Mungkin akhir tahun lalu, seorang teman memposting tentang buku terbaru karya Romo FX.Sugiyana, Pr. yang berjudul: “SMS UMAT.” Membaca ringkasannya, saya langsung tertarik untuk membaca dan memilikinya karena isi buku itu merupakan kebutuhan riil umat Katolik tentang imannya.

Waktu untuk memiliki buku itu akhirnya datang juga ketika dua Minggu lalu saya dirawat di Rumah Sakit St. Carolus, Jakarta. Melalui seorang teman, saya diberi buku itu dan langsung saja membacanya dalam seharian saja karena isinya yang ringkas, padat dan jelas.

Setelah membacanya, saya membuat beberapa catatan kritis tentang isinya, khususnya penggunaan istilah dan beberapa bagian yang seharusnya ditambahkan atau diberi penjelasan lebih sehingga benar-benar mencerahkan hati dan pikiran umat Katolik, yang membacanya.

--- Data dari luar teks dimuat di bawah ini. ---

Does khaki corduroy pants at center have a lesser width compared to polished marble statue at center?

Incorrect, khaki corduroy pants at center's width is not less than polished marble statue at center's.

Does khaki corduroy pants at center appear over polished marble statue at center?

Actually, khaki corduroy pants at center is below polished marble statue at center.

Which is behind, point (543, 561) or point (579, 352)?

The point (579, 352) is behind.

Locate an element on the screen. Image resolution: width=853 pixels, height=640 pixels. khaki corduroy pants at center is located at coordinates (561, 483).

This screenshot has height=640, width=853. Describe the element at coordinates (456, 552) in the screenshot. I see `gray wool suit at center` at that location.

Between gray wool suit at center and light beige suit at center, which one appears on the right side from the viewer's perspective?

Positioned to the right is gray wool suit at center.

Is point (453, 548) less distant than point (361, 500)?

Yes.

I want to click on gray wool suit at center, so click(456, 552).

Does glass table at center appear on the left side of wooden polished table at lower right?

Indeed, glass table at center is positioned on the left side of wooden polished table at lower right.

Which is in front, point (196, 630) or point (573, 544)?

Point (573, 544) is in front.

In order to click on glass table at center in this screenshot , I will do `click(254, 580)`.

BEBERAPA HAL YANG PERLU DIPERJELAS DARI BUKU “SMS UMAT”

1) Pertama-tama saya salut dengan usaha briliant dari Romo Sugiyana, Pr dan Timnya di keuskupan Semarang untuk menerbitkan sebuah buku pembelajaran yang singkat, padat dan menjawab kebutuhan riil umat Katolik yang bertanya.

2) Meskipun demikian, izinkanlah saya untuk memberikan beberapa masukan, yang kiranya perlu untuk memperjelas beberapa hal yang disebutkan berulang-ulang dalam buku kecil yang luar biasa itu, antara lain:

a> Penggunaan istilah “KRISTEN dan KATOLIK”

Misalnya dalam nomor 2-4

Nomor 2: Saya sudah menikah secara KATOLIK, namun saya baptisan dari Gereja Kristen…..atau dalam
Nomor 3: Istri saya Kristen dan saya Katolik…..dst…

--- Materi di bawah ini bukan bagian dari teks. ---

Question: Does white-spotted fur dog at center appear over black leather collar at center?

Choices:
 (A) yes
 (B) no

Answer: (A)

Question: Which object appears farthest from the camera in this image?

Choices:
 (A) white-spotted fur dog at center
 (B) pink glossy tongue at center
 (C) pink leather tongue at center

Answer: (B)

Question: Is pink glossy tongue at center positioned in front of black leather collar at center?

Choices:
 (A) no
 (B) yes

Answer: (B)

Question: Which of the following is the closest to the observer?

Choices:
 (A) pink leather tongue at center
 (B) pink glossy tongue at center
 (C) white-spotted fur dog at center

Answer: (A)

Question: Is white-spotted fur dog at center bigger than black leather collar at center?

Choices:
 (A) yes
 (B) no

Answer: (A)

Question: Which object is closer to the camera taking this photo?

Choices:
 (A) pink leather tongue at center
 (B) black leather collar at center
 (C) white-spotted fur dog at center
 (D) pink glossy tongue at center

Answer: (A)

Romo tidak menjelaskan persamaan dan perbedaan di antara kedua istilah itu ketika umat bertanya, tapi langsung menjawab pertanyaan umat, sehingga terkesan bahwa ada perbedaan besar atau bahkan lebih mengerikan lagi bahwa umat Katolik berpikir “KATOLIK ITU BUKAN KRISTEN.” Padahal seorang Katolik adalah Kristen sejati, sedangkan BELUM TENTU semua aliran Protestan yang menyebut dirinya KRISTEN adalah KRISTEN dalam arti yang sebenarnya. Penjelasan bagus tentang topik ini bisa dibaca dalam tulisan saudara Robby Sitohan di group facebook GEREJA KATOLIK tentang “KELIRUMOLOGI “KRISTEN DAN KATOLIK.” Saya mengutip sebagian isinya untuk menjelaskan pengertian yang benar tentang dua istilah di atas:

Robby Sitohang menulis:

Banyak umat Katolik di Indonesia terjebak pada istilah yang salah kaprah yaitu “Kristen dan Katolik” di mana umat Katolik berpikir bahwa Katolik bukanlah Kristen. Ada pula yang ditanya, “Anda seorang Kristen?”; tetapi umat Katolik tersebut malah menjawab “Bukan, saya seorang Katolik”. Salah kaprah di Indonesia termasuk dalam pembuatan KTP menyebabkan istilah yang tidak tepat “Kristen dan Katolik” mendarah-daging di mana pemahamannya nama “Kristen” itu merujuk kepada Protestan sementara “Katolik” kepada Katolik.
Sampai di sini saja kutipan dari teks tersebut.